Rewritable digital data storage built in DNA

Posted by Kate Taylor

Scientists have successfully and repeatedly encoded, stored and erased digital data within the DNA of living cells.

The Stanford team reapplied natural enzymes adapted from bacteria to flip specific sequences of DNA back and forth at will to create what's essentially a bit: if the DNA section points in one direction, it's a zero, while if it points the other way, it's a one.

"It took us three years and 750 tries to make it work, but we finally did it," says Dr Jerome Bonnet.

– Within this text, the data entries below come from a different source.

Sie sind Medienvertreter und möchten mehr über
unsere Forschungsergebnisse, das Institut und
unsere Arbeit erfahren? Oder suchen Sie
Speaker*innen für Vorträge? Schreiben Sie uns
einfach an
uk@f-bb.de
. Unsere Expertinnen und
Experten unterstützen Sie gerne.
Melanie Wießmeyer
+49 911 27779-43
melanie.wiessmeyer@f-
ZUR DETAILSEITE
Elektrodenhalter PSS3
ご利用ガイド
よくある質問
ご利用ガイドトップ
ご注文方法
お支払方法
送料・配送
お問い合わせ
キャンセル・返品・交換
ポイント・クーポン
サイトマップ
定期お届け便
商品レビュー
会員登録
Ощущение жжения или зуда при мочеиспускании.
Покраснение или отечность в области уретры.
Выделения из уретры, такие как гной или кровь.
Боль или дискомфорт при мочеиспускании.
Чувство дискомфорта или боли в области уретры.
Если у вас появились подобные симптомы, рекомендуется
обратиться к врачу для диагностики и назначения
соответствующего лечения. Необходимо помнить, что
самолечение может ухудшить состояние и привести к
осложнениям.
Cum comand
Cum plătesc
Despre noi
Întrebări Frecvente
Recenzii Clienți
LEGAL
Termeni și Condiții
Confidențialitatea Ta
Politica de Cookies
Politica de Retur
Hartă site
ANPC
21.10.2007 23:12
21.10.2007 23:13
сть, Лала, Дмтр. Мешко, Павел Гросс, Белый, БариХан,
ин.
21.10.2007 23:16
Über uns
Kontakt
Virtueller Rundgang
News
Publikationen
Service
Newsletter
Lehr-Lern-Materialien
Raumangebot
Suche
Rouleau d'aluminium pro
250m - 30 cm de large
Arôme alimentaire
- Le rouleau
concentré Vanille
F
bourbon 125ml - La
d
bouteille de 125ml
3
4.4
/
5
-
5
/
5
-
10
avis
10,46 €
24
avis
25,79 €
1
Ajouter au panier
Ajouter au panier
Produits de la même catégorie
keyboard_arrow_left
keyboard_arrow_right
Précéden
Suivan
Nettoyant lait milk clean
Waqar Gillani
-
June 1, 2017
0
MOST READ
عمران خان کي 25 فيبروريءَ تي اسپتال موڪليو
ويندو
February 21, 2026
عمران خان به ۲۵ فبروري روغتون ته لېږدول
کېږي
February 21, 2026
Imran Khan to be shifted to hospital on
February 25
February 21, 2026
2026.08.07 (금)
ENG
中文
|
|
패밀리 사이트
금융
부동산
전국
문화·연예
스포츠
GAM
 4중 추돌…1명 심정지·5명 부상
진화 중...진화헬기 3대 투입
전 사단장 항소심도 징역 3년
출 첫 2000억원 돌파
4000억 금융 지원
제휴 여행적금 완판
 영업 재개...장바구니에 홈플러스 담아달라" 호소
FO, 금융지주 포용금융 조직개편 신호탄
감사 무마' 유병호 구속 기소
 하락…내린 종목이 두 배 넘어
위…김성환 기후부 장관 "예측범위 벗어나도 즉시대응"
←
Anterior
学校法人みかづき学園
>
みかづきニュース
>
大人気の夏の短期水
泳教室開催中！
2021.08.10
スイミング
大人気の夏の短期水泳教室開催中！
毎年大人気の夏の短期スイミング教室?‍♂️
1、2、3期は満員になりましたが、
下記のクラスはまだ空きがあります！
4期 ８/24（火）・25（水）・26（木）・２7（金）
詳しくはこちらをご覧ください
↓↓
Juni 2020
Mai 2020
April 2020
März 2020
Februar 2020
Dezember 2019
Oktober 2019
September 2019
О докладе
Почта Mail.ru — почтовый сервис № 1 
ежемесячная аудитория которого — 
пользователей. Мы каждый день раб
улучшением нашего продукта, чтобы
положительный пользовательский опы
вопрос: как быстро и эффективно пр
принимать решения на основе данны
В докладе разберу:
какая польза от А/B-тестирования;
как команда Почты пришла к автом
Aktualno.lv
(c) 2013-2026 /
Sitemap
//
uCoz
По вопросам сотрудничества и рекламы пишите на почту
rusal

The team suggests that the technique could be a powerful tool for studying cancer, aging, organismal development and even the natural environment. Researchers could count how many times a cell divides, for instance, perhaps giving the ability to turn off cells before they become cancerous.

But it could also form the basis of as non-volatile memory - data storage that can retain information without consuming power - which is referred to in biotechnology as recombinase-mediated DNA inversion.

The team calls its device a 'recombinase addressable data' module, or RAD. They used it to modify a particular section of DNA with microbes to determine how the one-celled organisms will fluoresce under ultraviolet light. The microbes glow red or green depending upon the orientation of the section of DNA - and, using RAD, the engineers can flip the section back and forth at will.

The team has now tested RAD modules in single microbes that have doubled more than 100 times - and the switch has held. They've also switched the latch and watched a cell double 90 times, and set it back. The latch will even store information when the enzymes are not present. In short, they say, RAD works - it's reliable and rewritable.

The team's now hoping to move on from the current single bit to a full byte of programmable genetic data storage - although this won't be easy.

"Such systems will likely be 10 to 50 times more complicated than current state-of-the-art genetic engineering projects," says assistant professor Dr Drew Endy.

"We're probably looking at a decade from when we started to get to a full byte. But by focusing today on tools that improve the engineering cycle at the heart of biotechnology, we'll help make all future engineering of biology easier, and that will lead us to much more interesting places."